O’Mahony agrees with the Pensions Authority that when it comes to small company pension schemes, it is also not practical for many businesses to run their own trusts to Pensions Authority standards. “Smaller companies should seek to leverage the benefits of the trust model while at the same time relieving the associated governance burden,” she argues.

“The solution lies in the use of a multi-employer trust or master trust, with inbuilt professional trusteeship under a single umbrella structure. Many different companies can participate in a single master trust, each with its own distinct set of contribution rates and benefits. All participants can leverage the administration and investment arrangements established under the trust, creating better value for money for individual retirement savers.”

While the master trust approach is not yet prevalent in Ireland, O’Mahony observes that it is popular in the UK and Australia, where auto-enrolment systems are in place. “Given that the government has recently re-stated its commitment to the introduction of an auto-enrolment system in Ireland, it seems inevitable that master trusts will become more popular here in the coming years.”

Regular Feedback

Where individual member trustees do not exist, in the case of a sole professional trustee or master trust, O’Mahony stresses the importance of ensuring that there are regular feedback mechanisms from members to the company and trustees. “For master trusts, this could be facilitated through the establishment of regular, or at least annual, feedback forums.”

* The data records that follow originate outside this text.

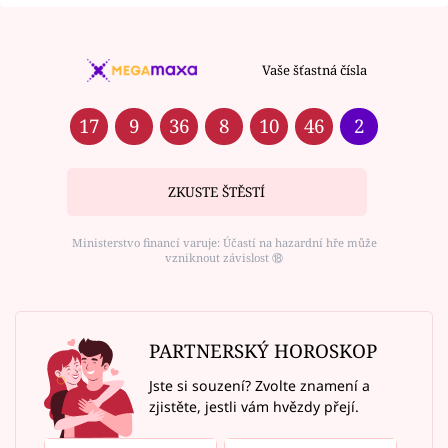
Vaše šťastná čísla
17
9
36
8
10
46
2
ZKUSTE ŠTĚSTÍ
Ministerstvo financí varuje: Účastí na hazardní hře může
vzniknout závislost ⑱
PARTNERSKÝ HOROSKOP
Jste si souzení? Zvolte znamení a
zjistěte, jestli vám hvězdy přejí.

Asked about the future of the c.68,000 one member pension schemes, O'Mahony says: "The Pensions Authority has indicated a key objective of reducing the number of small or one-member schemes. This large cohort of one-member schemes has arisen primarily because there are tax efficiencies for directors contributing to a trust over and above an individual contract such as a PRSA."

"Aligning the tax relief arrangements for individual products with those for trusts would dramatically reduce the appeal of trusts to directors and, at least, limit growth in the number of schemes. More generally, simplification of the pension tax rules and range of products available would help drive greater transparency, understanding and trust on the part of savers throughout the system."